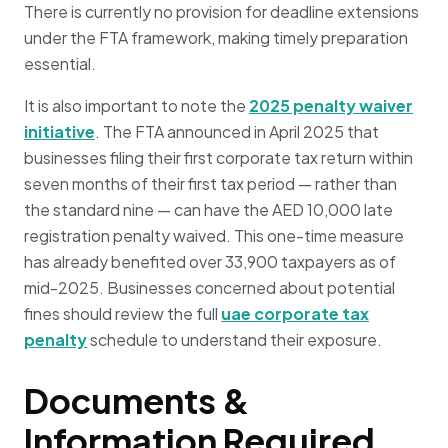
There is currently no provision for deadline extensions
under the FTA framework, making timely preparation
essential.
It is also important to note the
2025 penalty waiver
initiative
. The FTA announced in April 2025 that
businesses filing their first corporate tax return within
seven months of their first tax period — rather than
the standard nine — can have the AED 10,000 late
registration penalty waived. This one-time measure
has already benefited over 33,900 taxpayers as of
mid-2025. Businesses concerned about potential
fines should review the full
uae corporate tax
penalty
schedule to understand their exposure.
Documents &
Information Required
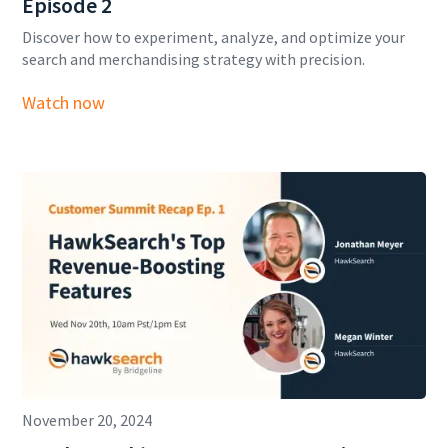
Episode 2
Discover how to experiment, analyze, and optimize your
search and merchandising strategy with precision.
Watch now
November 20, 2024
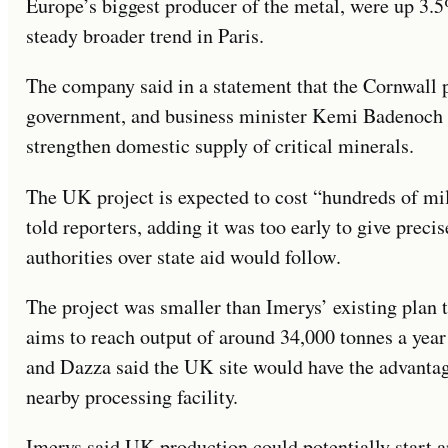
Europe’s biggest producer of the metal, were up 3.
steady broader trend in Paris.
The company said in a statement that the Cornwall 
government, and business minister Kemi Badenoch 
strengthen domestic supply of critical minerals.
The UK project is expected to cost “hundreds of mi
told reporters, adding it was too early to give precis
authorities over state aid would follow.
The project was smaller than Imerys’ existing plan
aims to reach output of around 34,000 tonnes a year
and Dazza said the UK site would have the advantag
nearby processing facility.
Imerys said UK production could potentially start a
======
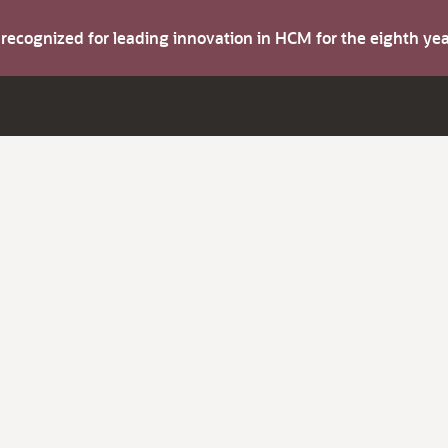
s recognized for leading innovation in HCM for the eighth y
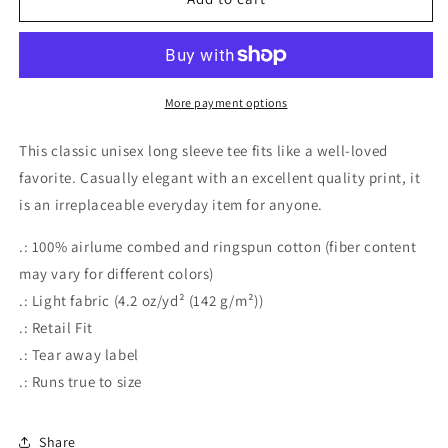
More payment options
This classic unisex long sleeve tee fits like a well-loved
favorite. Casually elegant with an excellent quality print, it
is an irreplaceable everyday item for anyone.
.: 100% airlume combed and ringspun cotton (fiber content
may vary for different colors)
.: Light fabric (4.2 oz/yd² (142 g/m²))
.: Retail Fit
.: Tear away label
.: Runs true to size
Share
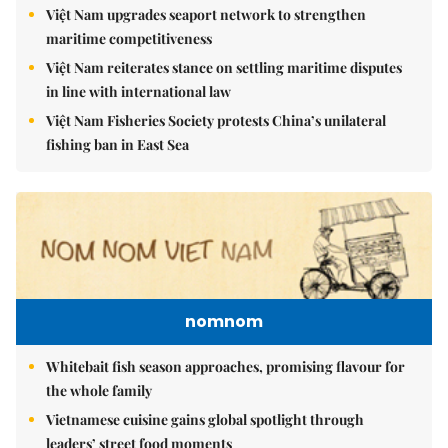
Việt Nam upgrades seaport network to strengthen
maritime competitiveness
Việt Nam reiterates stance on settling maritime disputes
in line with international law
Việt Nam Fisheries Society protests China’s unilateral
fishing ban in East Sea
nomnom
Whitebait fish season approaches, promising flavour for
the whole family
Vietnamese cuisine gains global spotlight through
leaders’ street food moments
======
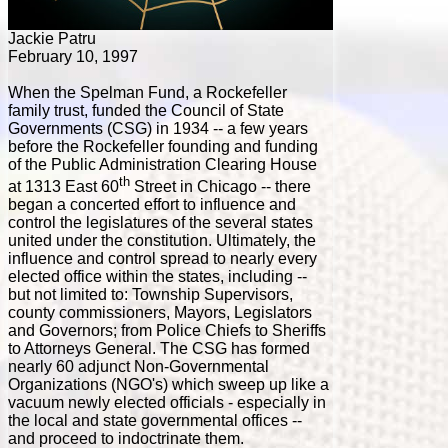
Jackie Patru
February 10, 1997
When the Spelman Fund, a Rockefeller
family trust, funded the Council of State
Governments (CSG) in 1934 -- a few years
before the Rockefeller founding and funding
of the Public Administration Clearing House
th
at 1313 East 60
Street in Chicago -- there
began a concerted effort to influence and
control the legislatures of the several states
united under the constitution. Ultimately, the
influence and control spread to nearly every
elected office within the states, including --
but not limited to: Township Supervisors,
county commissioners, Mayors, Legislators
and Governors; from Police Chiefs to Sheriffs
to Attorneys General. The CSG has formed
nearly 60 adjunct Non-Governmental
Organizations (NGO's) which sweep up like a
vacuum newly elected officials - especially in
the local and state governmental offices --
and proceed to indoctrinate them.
======
> PROBLEM REQUIREMENTS:
Copy exactly the part of the material above that opens with the line containing "is an irreplaceable everyday item for anyone." and closes with the line containing "Việt Nam reiterates", ends included. Drop the images.

> ANSWER BOX:
is an irreplaceable everyday item for anyone.
.: 100% airlume combed and ringspun cotton (fiber content
may vary for different colors)
.: Light fabric (4.2 oz/yd² (142 g/m²))
.: Retail Fit
.: Tear away label
.: Runs true to size
Share
Việt Nam upgrades seaport network to strengthen
maritime competitiveness
Việt Nam reiterates stance on settling maritime disputes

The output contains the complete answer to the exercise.